- Cover to Marvel Swimsuit Special #1

Publication information
- Publisher: Marvel Comics
- Schedule: Yearly
- Genre: Superhero;
- Publication date: 1991 – 1995 2025 – present
- No. of issues: 6

Creative team
- Written by: Various
- Artist: Various
- Editor(s): Bobbie Chase (1991-1992) Evan Skolnick (1993) Chris Cooper (1994-1995) Wil Moss (2025)

= Marvel Swimsuit Special =

Annual parody magazine issue (1991–1995)

The Marvel Swimsuit Special (formerly Marvel Illustrated: The Swimsuit Issue) is an annual magazine-styled comic book originally published by Marvel Comics from 1991 to 1995. A parody of the Sports Illustrated Swimsuit Issue, the series features pin-ups of Marvel Comics characters in swimwear. It has been the subject of both criticism and praise.
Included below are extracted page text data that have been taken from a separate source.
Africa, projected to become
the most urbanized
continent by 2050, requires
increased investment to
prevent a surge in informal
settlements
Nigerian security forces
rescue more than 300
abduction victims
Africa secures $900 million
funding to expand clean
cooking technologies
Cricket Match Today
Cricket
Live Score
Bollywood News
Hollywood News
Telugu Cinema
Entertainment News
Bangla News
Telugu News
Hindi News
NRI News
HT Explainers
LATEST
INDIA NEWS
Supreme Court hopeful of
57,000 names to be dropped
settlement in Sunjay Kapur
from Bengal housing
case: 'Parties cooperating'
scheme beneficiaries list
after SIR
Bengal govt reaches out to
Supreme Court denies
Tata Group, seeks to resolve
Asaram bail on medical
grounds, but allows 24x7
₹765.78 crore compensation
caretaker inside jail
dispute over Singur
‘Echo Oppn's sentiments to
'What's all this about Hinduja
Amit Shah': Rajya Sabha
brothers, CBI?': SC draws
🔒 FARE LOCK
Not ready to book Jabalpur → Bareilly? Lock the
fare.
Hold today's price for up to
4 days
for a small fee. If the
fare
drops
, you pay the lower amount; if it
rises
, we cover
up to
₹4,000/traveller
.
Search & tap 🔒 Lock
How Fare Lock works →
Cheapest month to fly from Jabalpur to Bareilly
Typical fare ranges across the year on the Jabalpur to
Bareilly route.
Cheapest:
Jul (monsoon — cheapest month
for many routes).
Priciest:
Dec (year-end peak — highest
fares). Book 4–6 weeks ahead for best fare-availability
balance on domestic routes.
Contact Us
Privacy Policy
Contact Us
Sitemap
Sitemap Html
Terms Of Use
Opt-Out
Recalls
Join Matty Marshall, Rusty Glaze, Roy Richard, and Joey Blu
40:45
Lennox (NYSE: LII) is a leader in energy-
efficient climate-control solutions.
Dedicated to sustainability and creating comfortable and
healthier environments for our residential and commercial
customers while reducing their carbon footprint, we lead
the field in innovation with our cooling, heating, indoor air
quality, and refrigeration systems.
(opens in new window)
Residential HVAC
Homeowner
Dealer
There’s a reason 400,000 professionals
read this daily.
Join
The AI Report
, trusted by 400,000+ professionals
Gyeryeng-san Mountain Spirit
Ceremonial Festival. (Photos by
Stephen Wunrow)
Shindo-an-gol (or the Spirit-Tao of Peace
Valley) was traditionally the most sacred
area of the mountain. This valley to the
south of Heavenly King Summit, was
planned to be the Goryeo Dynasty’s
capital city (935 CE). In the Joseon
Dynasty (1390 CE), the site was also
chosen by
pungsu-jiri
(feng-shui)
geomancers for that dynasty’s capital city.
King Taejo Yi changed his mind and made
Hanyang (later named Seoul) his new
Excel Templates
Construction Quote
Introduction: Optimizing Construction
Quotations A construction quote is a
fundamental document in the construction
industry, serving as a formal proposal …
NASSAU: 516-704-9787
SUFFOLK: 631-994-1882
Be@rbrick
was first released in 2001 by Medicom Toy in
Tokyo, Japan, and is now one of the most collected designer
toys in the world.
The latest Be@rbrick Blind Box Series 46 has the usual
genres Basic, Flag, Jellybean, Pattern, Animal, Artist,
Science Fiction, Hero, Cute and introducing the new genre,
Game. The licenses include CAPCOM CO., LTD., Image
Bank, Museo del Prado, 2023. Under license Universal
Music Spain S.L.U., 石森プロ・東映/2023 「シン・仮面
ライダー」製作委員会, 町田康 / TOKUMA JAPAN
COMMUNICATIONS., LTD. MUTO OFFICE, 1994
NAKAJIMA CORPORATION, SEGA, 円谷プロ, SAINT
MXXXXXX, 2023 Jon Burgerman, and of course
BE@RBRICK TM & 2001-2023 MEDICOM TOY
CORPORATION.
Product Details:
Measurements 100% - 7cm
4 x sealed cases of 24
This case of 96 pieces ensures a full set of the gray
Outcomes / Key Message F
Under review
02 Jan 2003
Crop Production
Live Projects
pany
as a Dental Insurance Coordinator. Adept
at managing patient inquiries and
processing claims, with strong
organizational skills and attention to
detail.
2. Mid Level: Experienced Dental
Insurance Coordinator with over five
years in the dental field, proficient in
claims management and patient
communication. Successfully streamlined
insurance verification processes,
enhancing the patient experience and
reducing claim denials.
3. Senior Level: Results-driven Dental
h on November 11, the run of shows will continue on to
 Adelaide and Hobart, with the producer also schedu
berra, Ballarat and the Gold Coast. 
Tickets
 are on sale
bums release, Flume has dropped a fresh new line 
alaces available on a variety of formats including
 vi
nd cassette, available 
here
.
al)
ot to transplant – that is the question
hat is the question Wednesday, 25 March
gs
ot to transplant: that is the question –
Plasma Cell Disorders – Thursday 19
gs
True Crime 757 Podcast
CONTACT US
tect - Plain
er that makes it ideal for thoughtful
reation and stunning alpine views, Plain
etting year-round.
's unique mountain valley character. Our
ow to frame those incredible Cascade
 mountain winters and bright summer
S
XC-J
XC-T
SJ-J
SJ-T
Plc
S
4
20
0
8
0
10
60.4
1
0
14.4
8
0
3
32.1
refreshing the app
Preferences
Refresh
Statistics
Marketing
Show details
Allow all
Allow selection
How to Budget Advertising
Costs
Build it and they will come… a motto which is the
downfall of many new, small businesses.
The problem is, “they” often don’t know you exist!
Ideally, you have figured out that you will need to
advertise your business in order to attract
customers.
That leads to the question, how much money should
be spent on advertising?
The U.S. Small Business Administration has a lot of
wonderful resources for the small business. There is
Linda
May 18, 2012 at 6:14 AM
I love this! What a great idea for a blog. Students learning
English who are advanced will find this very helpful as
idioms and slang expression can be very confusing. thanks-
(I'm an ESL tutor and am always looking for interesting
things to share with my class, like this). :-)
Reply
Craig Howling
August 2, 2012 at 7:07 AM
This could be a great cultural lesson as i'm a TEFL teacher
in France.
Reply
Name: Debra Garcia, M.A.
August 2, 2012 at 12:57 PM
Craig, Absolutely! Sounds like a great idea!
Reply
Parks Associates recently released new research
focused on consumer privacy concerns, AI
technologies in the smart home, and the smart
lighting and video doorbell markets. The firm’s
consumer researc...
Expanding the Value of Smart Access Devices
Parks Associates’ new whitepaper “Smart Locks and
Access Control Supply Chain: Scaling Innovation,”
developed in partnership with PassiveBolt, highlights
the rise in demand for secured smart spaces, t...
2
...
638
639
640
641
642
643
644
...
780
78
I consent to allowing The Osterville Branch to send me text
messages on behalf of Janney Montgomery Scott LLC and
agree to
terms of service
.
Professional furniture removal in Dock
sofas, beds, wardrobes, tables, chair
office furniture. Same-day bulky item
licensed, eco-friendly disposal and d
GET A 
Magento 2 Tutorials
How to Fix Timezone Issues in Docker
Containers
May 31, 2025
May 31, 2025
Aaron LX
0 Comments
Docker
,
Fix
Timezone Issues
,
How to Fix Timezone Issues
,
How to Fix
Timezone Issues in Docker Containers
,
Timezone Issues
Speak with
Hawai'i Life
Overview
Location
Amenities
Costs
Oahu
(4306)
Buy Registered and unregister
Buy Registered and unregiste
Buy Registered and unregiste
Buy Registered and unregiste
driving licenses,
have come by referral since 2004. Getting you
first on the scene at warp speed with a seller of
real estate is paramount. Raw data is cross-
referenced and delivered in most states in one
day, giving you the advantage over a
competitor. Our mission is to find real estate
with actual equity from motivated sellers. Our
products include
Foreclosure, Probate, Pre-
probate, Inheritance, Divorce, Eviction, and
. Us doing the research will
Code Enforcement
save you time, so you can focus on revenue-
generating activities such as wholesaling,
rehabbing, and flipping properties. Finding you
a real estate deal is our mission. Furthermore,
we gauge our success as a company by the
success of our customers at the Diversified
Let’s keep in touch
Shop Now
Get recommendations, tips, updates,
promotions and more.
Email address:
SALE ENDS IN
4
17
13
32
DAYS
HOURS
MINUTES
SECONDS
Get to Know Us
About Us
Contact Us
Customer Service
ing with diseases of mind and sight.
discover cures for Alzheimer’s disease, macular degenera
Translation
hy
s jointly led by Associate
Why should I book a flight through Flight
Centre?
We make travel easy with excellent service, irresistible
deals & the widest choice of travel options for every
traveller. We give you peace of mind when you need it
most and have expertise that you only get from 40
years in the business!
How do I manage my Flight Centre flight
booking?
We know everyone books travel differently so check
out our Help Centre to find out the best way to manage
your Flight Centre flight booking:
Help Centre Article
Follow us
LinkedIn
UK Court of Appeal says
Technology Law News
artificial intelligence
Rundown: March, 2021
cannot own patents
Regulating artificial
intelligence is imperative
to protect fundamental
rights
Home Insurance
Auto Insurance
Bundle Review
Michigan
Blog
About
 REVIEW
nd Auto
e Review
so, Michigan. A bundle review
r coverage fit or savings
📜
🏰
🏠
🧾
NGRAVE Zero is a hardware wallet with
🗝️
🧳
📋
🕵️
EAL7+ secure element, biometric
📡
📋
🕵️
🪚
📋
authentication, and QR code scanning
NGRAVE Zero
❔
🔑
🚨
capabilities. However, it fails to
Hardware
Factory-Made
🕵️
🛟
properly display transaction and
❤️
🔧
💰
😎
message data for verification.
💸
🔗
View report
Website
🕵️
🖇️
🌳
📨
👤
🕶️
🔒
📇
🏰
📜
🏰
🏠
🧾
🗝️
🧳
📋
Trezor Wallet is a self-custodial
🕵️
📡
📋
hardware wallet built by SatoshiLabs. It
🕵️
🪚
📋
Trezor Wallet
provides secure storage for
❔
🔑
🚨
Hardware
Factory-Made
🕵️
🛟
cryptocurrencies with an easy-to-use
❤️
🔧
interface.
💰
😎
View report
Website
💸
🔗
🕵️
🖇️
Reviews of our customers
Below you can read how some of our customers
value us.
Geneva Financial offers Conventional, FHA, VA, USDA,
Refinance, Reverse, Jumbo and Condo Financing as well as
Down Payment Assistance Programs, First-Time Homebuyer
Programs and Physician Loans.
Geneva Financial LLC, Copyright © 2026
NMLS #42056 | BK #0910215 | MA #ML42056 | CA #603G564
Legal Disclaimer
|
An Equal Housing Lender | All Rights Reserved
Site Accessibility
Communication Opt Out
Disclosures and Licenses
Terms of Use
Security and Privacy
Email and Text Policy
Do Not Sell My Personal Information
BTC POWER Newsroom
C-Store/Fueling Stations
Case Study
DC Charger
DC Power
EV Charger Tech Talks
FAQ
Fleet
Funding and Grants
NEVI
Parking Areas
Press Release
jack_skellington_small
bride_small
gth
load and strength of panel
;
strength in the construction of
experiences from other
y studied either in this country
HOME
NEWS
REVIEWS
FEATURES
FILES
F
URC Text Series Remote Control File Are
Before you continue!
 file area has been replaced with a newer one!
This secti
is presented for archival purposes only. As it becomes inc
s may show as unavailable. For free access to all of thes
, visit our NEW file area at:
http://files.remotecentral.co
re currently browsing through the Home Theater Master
A revival of the series, titled Marvel Swimsuit Special: Friends, Foes & Rivals, was published in 2025; initially intended to be a one-off, it was followed by Marvel Swimsuit Special: Brand New Beach Day in 2026.

==History==
===Original run===
The Marvel Swimsuit Special was developed in the early 1990s, when the "pervasiveness of bikini bodies in American culture was apparent to everyone" through media such as Baywatch, MTV Beach House, and the Sports Illustrated Swimsuit Issue, the lattermost of which would heavily influence the Marvel Swimsuit Special. The series was additionally influenced by the Amazing Heroes Swimsuit Issue series, first published by Fantagraphics Books as Amazing Heroes #115 in April 1987. That series, which featured unlicensed depictions of various mainstream comics characters, featured artwork by multiple artists who would later go on to work for Marvel Comics in an official capacity, including Stuart Immonen and Ty Templeton.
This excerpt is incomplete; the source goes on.